Today I co-lead a service at my church with two other people about the community of the church. For the sermon portion of the service, we asked a few members of our church to speak as to how their journey led them to this church and why they are members. The three of us who co-lead the service also gave our own “testimonials” that answered the same questions we asked of the other people we asked to speak. I wish I had a copy of each person’s speech–they were all so wonderful!–but I’ve included mine below. Enjoy!
I always say that there are three things that saved my life after my husband died: U2 music, cycling, and this church. U2 music wove itself into the fabric of my soul, filling me with inspiration and hope when I had little of either. Cycling, by pushing me to my physical limits, helped me to learn the boundlessness of my strength. These were the two tools that carried me through my grief and the first six years without my husband Mike. But I yearned for something more. A spiritual connection. A faith I could truly believe in without having to fake it or lie to myself. Something I could accept wholeheartedly. I found that in this church.
The first time I came to the Unitarian Universalist Church of Kent, I was frightened. I hadn’t voluntarily walked into a traditional church, other than for weddings and funerals, since I declared myself an atheist in sixth grade. I’d explored spirituality through a short stint with a group of pagans—who, incidentally, recommended Unitarian Universalism to me—but that was closest I got to participating in any sort of religious ritual. It was much easier for me to attend a pagan ritual, which was a completely foreign experience to me as an ex-Catholic, than it was for me to willingly walk through the doors of a church. It was a huge, scary step to come here.
But I did. Because I was thirsty for community and spiritual enlightenment. I wanted a place that reflected my own values and would allow me to grow spirituality—whatever that meant to me at any given moment. And believe me, that changes from day to day. Hour to hour even. I noticed a kind of peace with my friends who had found a sanctuary in religion. I wanted to feel that too. And so I sought faith for comfort. I wanted to believe.

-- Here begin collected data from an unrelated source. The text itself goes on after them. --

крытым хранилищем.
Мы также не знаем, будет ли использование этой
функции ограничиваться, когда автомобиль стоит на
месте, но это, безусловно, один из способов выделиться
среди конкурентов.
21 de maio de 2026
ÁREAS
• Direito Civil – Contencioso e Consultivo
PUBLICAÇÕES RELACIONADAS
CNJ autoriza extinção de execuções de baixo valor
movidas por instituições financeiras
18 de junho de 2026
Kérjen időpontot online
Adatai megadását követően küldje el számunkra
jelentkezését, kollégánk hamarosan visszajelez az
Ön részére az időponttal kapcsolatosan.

I was drawn into this church the moment I entered. The sanctuary was small and familiar; familiar, even though it was completely opposite from the large, cold, and austere church I went to growing up. It lacked those familiar symbols of Christianity that always made me uneasy. I took a seat in the back—not too different than I do today—and I tried to remain inconspicuous and unseen. Which is extremely hard in this church where part of the welcoming ritual involves turning and greeting your neighbor. A lady sitting next to me introduced herself. She told me she attended this church sometimes, that she found the services comforting; she assured me that I would like it too. “It’s different,” she said. I was relieved because to me, different is almost always good.

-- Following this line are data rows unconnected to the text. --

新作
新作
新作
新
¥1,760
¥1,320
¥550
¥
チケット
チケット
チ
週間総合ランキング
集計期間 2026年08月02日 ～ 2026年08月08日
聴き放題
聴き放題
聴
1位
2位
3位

I want to say that there was an inspiring sermon that spoke to my personal values and satisfied some of my deeper spiritual quandaries. Sadly, I don’t remember what the sermon was about or who led it (it was lay-led). I experience life through music. In times of contentment or joy, music is the catapult that launches me into the atmosphere; when I hit rock bottom, music is the strong hand that pulls me back to the surface again. So it’s not very surprising at all that when Hal Walker opened the service with one of his beautiful, soul-searching songs, I was immediately moved. The music I found here in this church proselytized Unitarian Universalism to me.
I signed up for the New UU class that day before I left and it changed my life. Through that class, I learned there was a faith that not only shared my common values but also allowed me to find my own truth and meaning in life. I was free to study whatever mysticism fascinated me—Buddhism, Islam, Judaism, Wiccan. Everything was fair game to ponder and consider. Even my own Star Wars inspired belief in a “life energy” like The Force. The Seven Principles were values I could get behind. The people here were welcoming and—most importantly—socially liberal. There was a general concern for social justice and being good stewards of the planet. I saw so many great values in this church, so much wonderful energy.

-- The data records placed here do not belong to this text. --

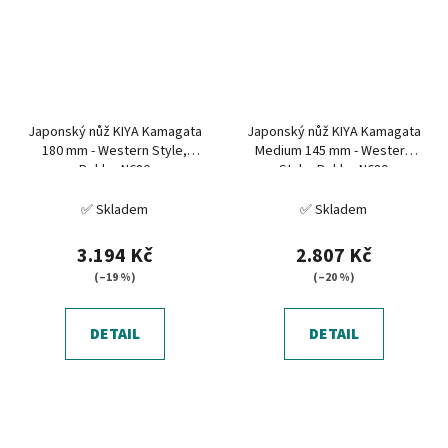
Japonský nůž KIYA Kamagata
Japonský nůž KIYA Kamagata
180 mm - Western Style,
Medium 145 mm - Western
Bohler N680
Style, Bohler N680
✅ Skladem
✅ Skladem
3.194 Kč
2.807 Kč
(–19 %)
(–20 %)
DETAIL
DETAIL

I officially signed the membership book in November of 2007. Since then, I’ve made several friends through my involvement in chalice groups, a spare few committees, and serving as a greeter on Sunday mornings. Though my attendance at church is not as regular as I would like it, my heart is always here when my body is not. I’m proud to be a Unitarian Universalist—even though I always have to explain to people what that means—and I’m proud to be a member of this church. I’m in a much better place now emotionally than I was when I first came here. That’s because of all of you. You probably don’t even realize the little things you’ve done that have helped me reach this place, and that’s okay, because a community does without being asked. I’ve found great support here. I’ve found my spiritual home.